Hello,
I have an RNASeq dataset containing 200 samples from asthma patients beginning therapy with one of two drugs (drug A and drug B), i.e:
Drug A: 50 samples pre-treatment (baseline) Drug A: 50 samples one week post-treatment
Drug B: 50 samples pre-treatment (baseline) Drug B: 50 samples one week post-treatment
I'm interested in using WGCNA to identify co-expressed gene modules in the pre-treatment baseline samples that correlate with various clinical traits. As part of a differential expression analysis I would then like to carry out gene set testing on these modules to see how they behave at week 1 compared to baseline, i.e. are the genes in the baseline modules upregulated or downregulated at week 1?
I have a question about strategy that I'd like some thoughts on:
Should I pool the drug A and drug B baseline samples and run an ordinary WGCNA analysis. This seems like it would increase power as more samples are going into the WGCNA analysis. Or does it make more sense to identify separate modules in the drug A and drug B groups? This approach, however, seems cleaner, as this involves identifying modules and testing them for differential expression in exactly the same patients.
Any opinions would be appreciated.

Hi Kevin. Thank you for your answer. I think I've settled on running separate analyses for each drug.
Hi Kevin,
Although it's late, I'll be happy to see know your answer.
Here, you mentioned that "You could, of course, control for either of these in the model, too". As WGCNA performs an unsupervised analysis and can get all genes, not just DEG. Could you please let me know if we can do the WGCNA analysis without doing differential expression analysis? I downloaded some cancer microarray datasets from public databases that have not control samples, so I cannot do DEG analysis. I'm thinking of doing a WGCNA analysis on these cancer datasets, what's your opinion about it? please kindly share with me your comments and suggestions.
Thanks in advance
Hey Sara, yes you could use this dataset, i.e., the one without controls. You could analyse each cancer separately and derive modules for these, or, process all cancers combined and hope to identify overlapping 'pathways' across different cancer types, which should exist (e.g. Wnt signalling, TGFbeta signalling, etc). Would be interesting. After you have identified modules, that's where the downstream stats / regression would occur using, in this case, survival info, tumour histology, tumour grade, age, etc.
Thank you Kevin.
My dataset is different subtypes of breast cancer that multiple studies were collected for each subtype, meta-analysis; there are some clinical traits for some of the datasets, not all of them. Please kindly let me know which procedure do you recommend for WGCNA analysis, merging all of them and doing the analysis on the merged data or doing analysis on each subtype, separately? which one is more informative, especially, for finding the probable subtype-specific pathways and hub genes?

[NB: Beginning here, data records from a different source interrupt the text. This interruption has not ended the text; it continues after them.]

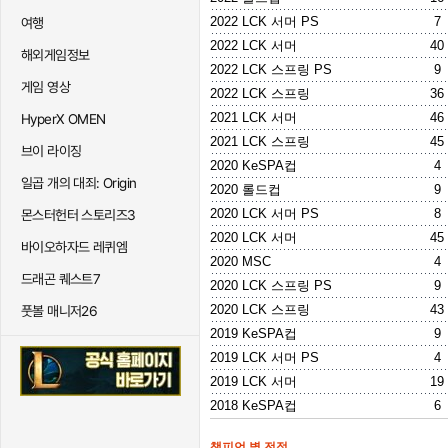
2022 LCK 서머 PS
7
여행
2022 LCK 서머
40
해외게임정보
2022 LCK 스프링 PS
9
게임 영상
2022 LCK 스프링
36
2021 LCK 서머
46
HyperX OMEN
2021 LCK 스프링
45
브이 라이징
2020 KeSPA컵
4
일곱 개의 대죄: Origin
2020 롤드컵
9
2020 LCK 서머 PS
8
몬스터헌터 스토리즈3
2020 LCK 서머
45
바이오하자드 레퀴엠
2020 MSC
4
드래곤 퀘스트7
2020 LCK 스프링 PS
9
2020 LCK 스프링
43
풋볼 매니저26
2019 KeSPA컵
9
2019 LCK 서머 PS
4
2019 LCK 서머
19
2018 KeSPA컵
6
챔피언 별 전적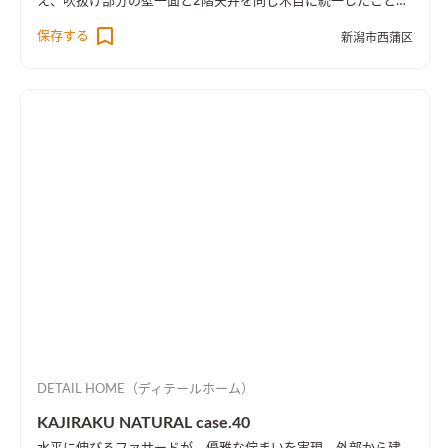
え、吹抜け部分の壁一面と2階天井を同じ木目に統一したことに
より、1階・2階の一体感を演出しました。 趣味のピアノ室は、
保存する
新潟市西蒲区
楽譜を整理する本棚を壁一面に設け、屋外への防音効果も担って
います。
DETAIL HOME（ディテールホーム）
KAJIRAKU NATURAL case.40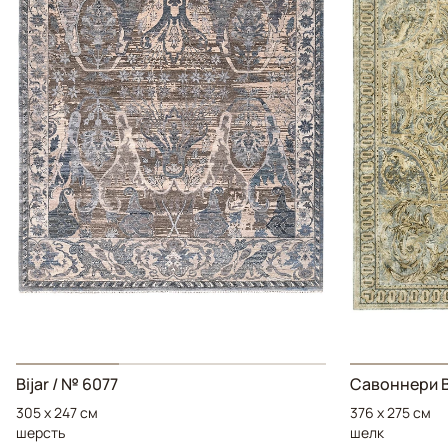
Bijar
/ № 6077
Савоннери 
305 x 247 см
376 x 275 см
шерсть
шелк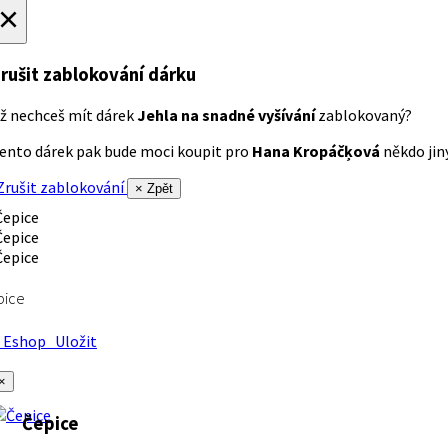
×
rušit zablokování dárku
ž nechceš mít dárek
Jehla na snadné vyšívání
zablokovaný?
ento dárek pak bude moci koupit pro
Hana Kropáčķová
někdo jiný
rušit zablokování
× Zpět
pice
Eshop
Uložit
×
Čepice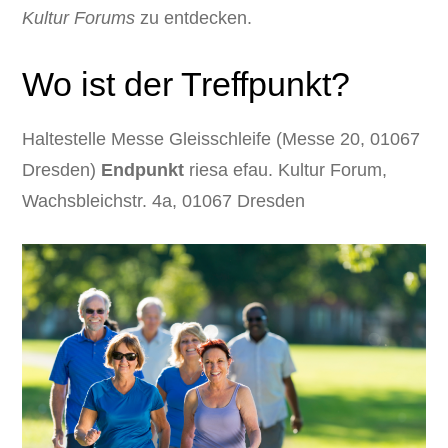
Kultur Forums
zu entdecken.
Wo ist der Treffpunkt?
Haltestelle Messe Gleisschleife (Messe 20, 01067
Dresden)
Endpunkt
riesa efau. Kultur Forum,
Wachsbleichstr. 4a, 01067 Dresden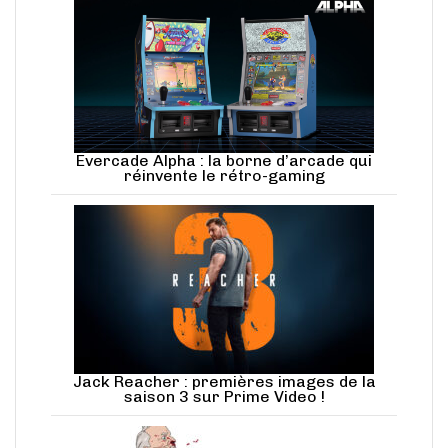
Evercade Alpha : la borne d’arcade qui
réinvente le rétro-gaming
Jack Reacher : premières images de la
saison 3 sur Prime Video !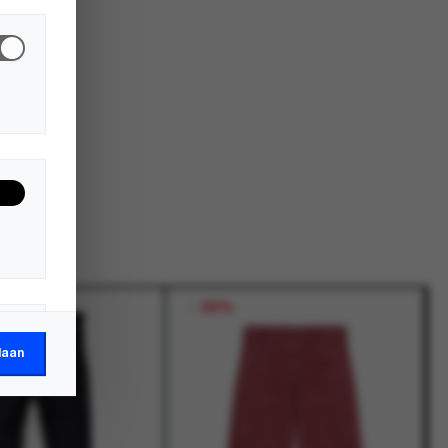
-
30%
laan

Yes, finding overlapping pathways among all subtypes would be also interesting. Consensus analysis with WGCNA is appropriate for this question, yes?
@slope If feasible, consider conducting both analyses. Start with a pooled analysis to identify broad patterns, then conduct separate analyses for drug A and drug B to explore any specific differences. This way, you can leverage the strengths of both approaches and validate your findings.